— Delphine ! tu es une…
Le père Goriot s’élança, retint la comtesse et l’empêcha de parler en lui couvrant la bouche avec sa main.
— Mon Dieu ! mon père, à quoi donc avez-vous touché ce matin ? lui dit Anastasie.
— Eh bien, oui, j’ai tort, dit le pauvre père en s’essuyant les mains à son pantalon. Mais je ne savais pas que vous viendriez, je déménage.
Il était heureux de s’être attiré un reproche qui détournait sur lui la colère de sa fille.
— Ah ! reprit-il en s’asseyant, vous m’avez fendu le cœur. Je me meurs, mes enfants ! Le crâne me cuit intérieurement comme s’il avait du feu. Soyez donc gentilles, aimez-vous bien ! Vous me feriez mourir. Delphine, Nasie, allons, vous aviez raison, vous aviez tort toutes les deux. Voyons, Dedel, reprit-il en portant sur la baronne des yeux pleins de larmes, il lui faut douze mille francs, cherchons-les. Ne vous regardez pas comme ça. (Il se mit à genoux devant Delphine.) Demande-lui pardon pour me faire plaisir, lui dit-il à l’oreille ; elle est la plus malheureuse, voyons !

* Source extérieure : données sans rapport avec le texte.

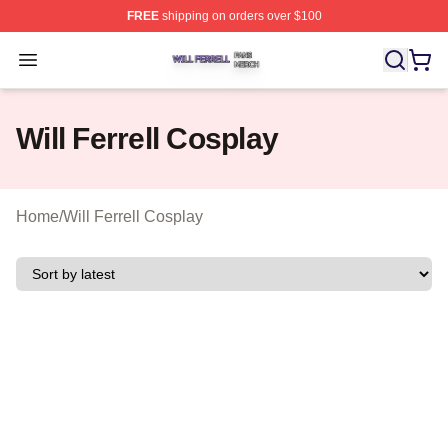
FREE
shipping on orders over $100
Will Ferrell Shop ⚡️ Officially Licensed Will Ferrell Merc
Open menu
Will Ferrell Cosplay
Home
/
Will Ferrell Cosplay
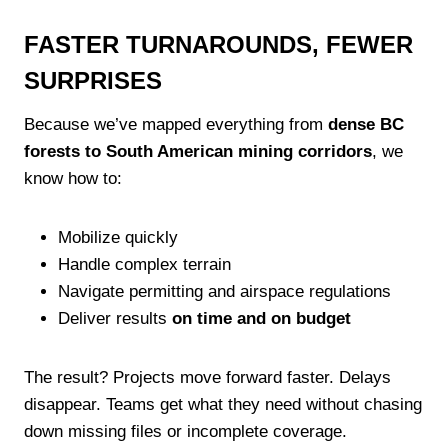
FASTER TURNAROUNDS, FEWER
SURPRISES
Because we’ve mapped everything from
dense BC
forests to South American mining corridors
, we
know how to:
Mobilize quickly
Handle complex terrain
Navigate permitting and airspace regulations
Deliver results
on time and on budget
The result? Projects move forward faster. Delays
disappear. Teams get what they need without chasing
down missing files or incomplete coverage.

— Ma pauvre Nasie, dit Delphine épouvantée de la sauvage et folle expression que la douleur imprimait sur le visage de son père, j’ai eu tort, embrasse-moi…
— Ah ! vous me mettez du baume sur le cœur, cria le père Goriot. Mais où trouver douze mille francs ? Si je me proposais comme remplaçant ?
— Ah ! mon père ! dirent les deux filles en l’entourant, non, non.